You’ve waited months, maybe even years for the chance to finally have your baby. You’ve gone through the screening process, the home study and the search for an expecting mother. This should be a joyous time as you wait for the ninth month to arrive.
AThroughout the process, you might have had a little voice in the back of your head saying, “what if she changes her mind?”. It might help you to know what right the birth mother has to keep her child or even take her child back. One of the determining factors is when she makes this decision.
Anytime during the pregnancy, the birth mother can change her mind. Even though doing so might hurt you, she is within her rights to do so. You may be able to sue for any assistance you have been providing—such as paying the medical bills or living expenses.
Experts encourage birth mothers to seek counselling so that they can work out these feelings early on, instead of suddenly changing their mind at the last minute.
Once the child is born, Florida law requires the birth mother to wait 48 hours before she can consent to the adoption—unless she is released from the hospital before then. The mother must personally give consent to the adoption by a sworn document, in front of two witnesses and a notary public.
The good news is that once consent is legally given,it is nearly impossible for her to take it back. Whenever you adopt a newborn, this consent becomes legally binding right away.
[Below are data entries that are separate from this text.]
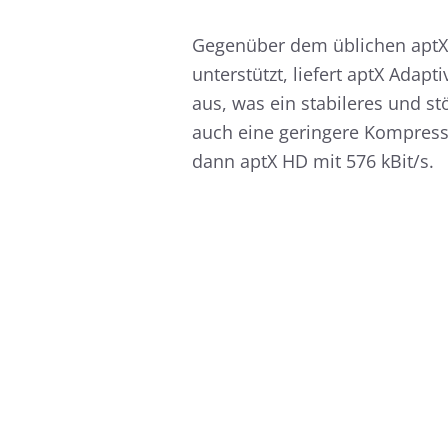
Gegenüber dem üblichen aptX 
unterstützt, liefert aptX Adapt
aus, was ein stabileres und st
auch eine geringere Kompressi
dann aptX HD mit 576 kBit/s.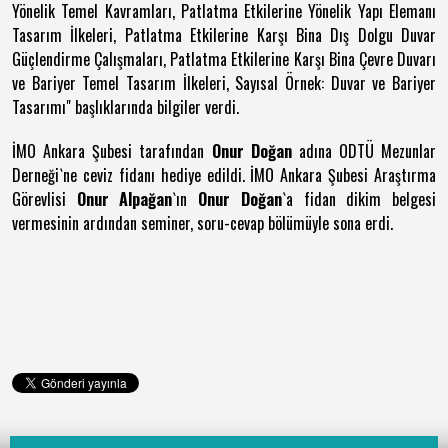
Yönelik Temel Kavramları, Patlatma Etkilerine Yönelik Yapı Elemanı
Tasarım İlkeleri, Patlatma Etkilerine Karşı Bina Dış Dolgu Duvar
Güçlendirme Çalışmaları, Patlatma Etkilerine Karşı Bina Çevre Duvarı
ve Bariyer Temel Tasarım İlkeleri, Sayısal Örnek: Duvar ve Bariyer
Tasarımı" başlıklarında bilgiler verdi.
İMO Ankara Şubesi tarafından
Onur Doğan
adına ODTÜ Mezunlar
Derneği`ne ceviz fidanı hediye edildi. İMO Ankara Şubesi Araştırma
Görevlisi
Onur Alpağan
`ın
Onur Doğan
`a fidan dikim belgesi
vermesinin ardından seminer, soru-cevap bölümüyle sona erdi.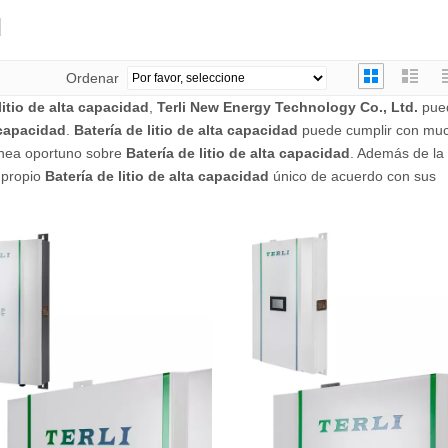
d
Ordenar
litio de alta capacidad
,
Terli New Energy Technology Co., Ltd.
pue
a capacidad
.
Batería de litio de alta capacidad
puede cumplir con mu
línea oportuno sobre
Batería de litio de alta capacidad
. Además de la 
 propio
Batería de litio de alta capacidad
único de acuerdo con sus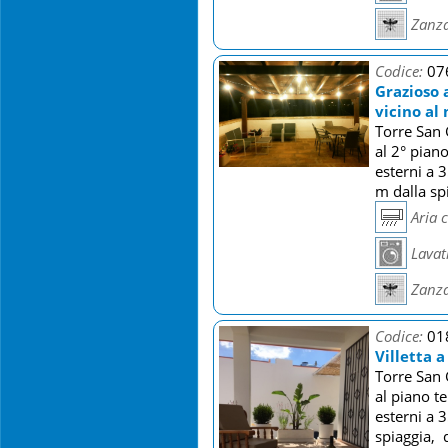
Zanza
Codice:
07
Grazioso 
vicino al
Torre San 
al 2° pian
esterni a 
m dalla sp
Aria 
Lavat
Zanza
Codice:
01
Villetta 
Torre San 
al piano t
esterni a 
spiaggia, 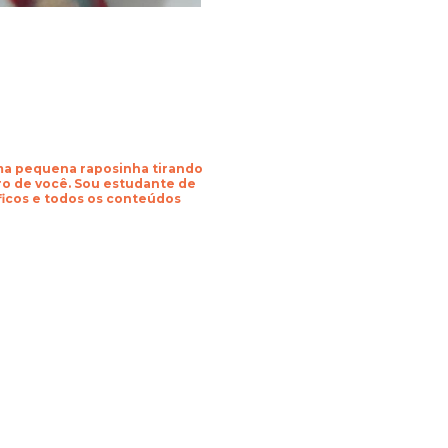
uma pequena raposinha tirando
o de você. Sou estudante de
áficos e todos os conteúdos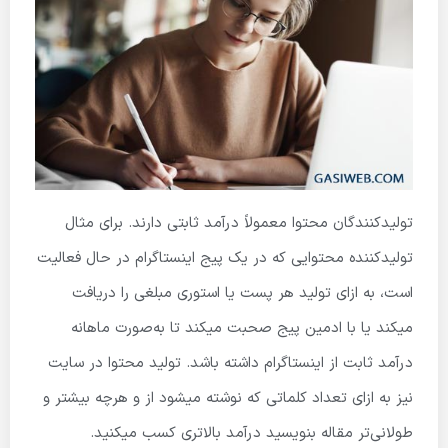
تولیدکنندگان محتوا معمولاً درآمد ثابتی دارند. برای مثال
تولیدکننده محتوایی که در یک پیج اینستاگرام در حال فعالیت
است، به ازای تولید هر پست یا استوری مبلغی را دریافت
میکند یا با ادمین پیج صحبت میکند تا به‌صورت ماهانه
درآمد ثابت از اینستاگرام داشته باشد. تولید محتوا در سایت
نیز به ازای تعداد کلماتی که نوشته میشود از و هرچه بیشتر و
طولانی‌تر مقاله بنویسید درآمد بالاتری کسب میکنید.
Since you’ll be receiving your child shortly after their birth, you don’t have anything to worry about once the birth mother gives consent.
The only way that the consent can be revoked is if the court gets involved. The birth mother would have to prove that someone committed fraud or forced her into the adoption. In either of these cases, the court could allow her to withdraw the consent and return the child to her. There is a one-year limitations period from the date of finalization in order to nullify the adoption.
In Florida, there are laws in place to protect adoptive parents from unnecessary distress. Nonetheless, understanding birth mother rights can be useful in selecting a birth mother and making sure she gets the care she needs before your child is born.